Efficient Drug Discovery with LSTM-Based Models: Insights from SARS-CoV-2 Variants
Listed in
This article is not in any list yet, why not save it to one of your lists.Abstract
The rapid evolution of SARS-CoV-2 variants underscored the need for accelerated drug discovery methods. This study demonstrates the use of recurrent neural networks (RNNs) with Long Short-Term Memory (LSTM) units to generate novel pharmaceutical compounds capable of inhibiting SARS-CoV-2 through protein binding, using variants (Alpha, Beta, Gamma, Delta) as reference points.
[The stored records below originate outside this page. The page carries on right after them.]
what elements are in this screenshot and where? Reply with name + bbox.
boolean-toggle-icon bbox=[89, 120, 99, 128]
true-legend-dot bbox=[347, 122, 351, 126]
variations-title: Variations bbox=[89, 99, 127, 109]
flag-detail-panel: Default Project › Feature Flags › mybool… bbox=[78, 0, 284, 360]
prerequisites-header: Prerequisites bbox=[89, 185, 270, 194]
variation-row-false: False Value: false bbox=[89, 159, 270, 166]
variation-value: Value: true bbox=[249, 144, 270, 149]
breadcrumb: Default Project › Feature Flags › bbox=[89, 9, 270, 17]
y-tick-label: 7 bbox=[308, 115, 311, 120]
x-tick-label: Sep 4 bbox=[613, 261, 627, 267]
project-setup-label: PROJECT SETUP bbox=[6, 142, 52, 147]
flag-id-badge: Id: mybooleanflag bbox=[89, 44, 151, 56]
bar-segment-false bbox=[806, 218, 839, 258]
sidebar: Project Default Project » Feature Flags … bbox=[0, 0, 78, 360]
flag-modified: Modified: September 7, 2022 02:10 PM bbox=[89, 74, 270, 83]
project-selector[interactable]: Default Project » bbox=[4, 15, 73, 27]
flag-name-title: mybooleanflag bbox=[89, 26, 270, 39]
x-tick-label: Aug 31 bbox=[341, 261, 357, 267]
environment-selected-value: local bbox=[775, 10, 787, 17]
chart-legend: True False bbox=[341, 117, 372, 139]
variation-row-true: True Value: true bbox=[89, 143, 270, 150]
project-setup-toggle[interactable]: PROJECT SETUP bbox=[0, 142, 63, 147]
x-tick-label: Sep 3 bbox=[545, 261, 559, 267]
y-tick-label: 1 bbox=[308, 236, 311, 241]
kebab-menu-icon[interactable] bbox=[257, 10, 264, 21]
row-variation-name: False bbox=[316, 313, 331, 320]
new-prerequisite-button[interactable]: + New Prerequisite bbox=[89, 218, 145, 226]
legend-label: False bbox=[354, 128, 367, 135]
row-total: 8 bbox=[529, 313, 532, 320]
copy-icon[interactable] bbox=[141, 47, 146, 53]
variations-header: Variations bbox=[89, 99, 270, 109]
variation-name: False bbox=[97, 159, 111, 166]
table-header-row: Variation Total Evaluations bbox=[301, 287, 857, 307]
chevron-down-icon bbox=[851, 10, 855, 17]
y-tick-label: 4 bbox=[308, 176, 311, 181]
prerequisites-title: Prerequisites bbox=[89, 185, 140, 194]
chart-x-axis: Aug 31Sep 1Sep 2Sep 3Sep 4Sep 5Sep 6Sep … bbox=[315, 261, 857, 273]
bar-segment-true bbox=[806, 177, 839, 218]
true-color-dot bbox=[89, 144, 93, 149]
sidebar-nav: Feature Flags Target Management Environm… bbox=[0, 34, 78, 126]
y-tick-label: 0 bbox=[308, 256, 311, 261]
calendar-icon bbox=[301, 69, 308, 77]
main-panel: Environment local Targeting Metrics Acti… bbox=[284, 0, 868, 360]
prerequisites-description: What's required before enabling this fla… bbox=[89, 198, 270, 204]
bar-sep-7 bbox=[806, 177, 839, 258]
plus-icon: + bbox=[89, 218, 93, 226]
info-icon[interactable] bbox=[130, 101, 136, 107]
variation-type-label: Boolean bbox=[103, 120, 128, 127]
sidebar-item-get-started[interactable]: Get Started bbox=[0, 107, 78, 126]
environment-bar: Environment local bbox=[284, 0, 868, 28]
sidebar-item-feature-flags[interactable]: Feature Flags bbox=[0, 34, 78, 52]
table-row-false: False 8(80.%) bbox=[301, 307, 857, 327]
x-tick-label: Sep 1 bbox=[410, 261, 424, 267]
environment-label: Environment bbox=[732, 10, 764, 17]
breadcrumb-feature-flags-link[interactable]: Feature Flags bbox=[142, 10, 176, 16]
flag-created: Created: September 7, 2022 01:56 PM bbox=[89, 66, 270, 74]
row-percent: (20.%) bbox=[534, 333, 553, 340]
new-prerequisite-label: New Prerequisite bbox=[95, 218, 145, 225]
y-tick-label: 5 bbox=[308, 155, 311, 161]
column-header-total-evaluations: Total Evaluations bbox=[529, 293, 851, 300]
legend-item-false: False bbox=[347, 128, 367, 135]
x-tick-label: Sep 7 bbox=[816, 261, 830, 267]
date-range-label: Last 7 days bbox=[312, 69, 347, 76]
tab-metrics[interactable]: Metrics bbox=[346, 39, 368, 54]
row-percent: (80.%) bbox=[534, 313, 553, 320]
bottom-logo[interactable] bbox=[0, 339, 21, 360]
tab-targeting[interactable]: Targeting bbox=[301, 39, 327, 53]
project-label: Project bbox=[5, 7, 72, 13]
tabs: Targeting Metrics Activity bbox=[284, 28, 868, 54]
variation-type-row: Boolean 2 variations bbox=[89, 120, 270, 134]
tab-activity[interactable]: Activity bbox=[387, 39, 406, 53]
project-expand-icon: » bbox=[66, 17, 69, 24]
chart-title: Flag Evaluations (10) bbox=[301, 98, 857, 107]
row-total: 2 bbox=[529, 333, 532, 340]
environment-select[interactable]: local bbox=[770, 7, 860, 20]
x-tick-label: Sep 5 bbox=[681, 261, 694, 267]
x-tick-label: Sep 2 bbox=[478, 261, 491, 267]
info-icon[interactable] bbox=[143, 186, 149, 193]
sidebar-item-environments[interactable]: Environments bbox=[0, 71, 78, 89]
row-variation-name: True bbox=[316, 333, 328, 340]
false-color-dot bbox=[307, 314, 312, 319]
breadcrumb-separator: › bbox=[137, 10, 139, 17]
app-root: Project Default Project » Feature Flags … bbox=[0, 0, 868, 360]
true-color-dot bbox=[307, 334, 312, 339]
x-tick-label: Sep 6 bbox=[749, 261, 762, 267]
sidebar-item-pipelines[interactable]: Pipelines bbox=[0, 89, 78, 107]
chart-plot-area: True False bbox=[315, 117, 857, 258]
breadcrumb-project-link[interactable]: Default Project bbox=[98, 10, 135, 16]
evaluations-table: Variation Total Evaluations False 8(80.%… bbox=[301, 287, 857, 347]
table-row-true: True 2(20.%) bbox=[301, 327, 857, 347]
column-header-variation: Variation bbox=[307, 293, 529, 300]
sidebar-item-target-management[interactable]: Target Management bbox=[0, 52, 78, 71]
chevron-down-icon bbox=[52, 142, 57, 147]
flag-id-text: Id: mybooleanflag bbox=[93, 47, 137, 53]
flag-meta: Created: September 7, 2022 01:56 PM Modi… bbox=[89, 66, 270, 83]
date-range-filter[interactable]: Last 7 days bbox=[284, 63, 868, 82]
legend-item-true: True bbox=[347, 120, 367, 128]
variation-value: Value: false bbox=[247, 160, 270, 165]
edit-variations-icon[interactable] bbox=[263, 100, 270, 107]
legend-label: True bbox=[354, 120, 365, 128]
Three LSTM-based RNN models were developed, trained on a dataset of 2,572,812 preprocessed SMILES (Simplified Molecular-Input Line-Entry System) sequences from the ChEMBL 29 and MOSES databases, and fine-tuned against these variants. The models, differing in dropout regularization parameters, were evaluated for validity, originality, and uniqueness of generated molecules, with performance assessed via simulated protein binding affinity scores using PyRx. Results demonstrate that Model 3, with the lowest dropout values (0.2 and 0.4), outperformed others, achieving a 98.0% validity rate, 94.1% originality, and 97.9% uniqueness, and generating molecules with high binding affinities (e.g., -17.40 kcal/mol). These findings highlight the efficacy of LSTM-RNNs in automating and optimizing drug discovery, potentially offering a scalable, efficient alternative to traditional methods. Further laboratory validation is recommended to translate these computational results into practical therapeutic applications.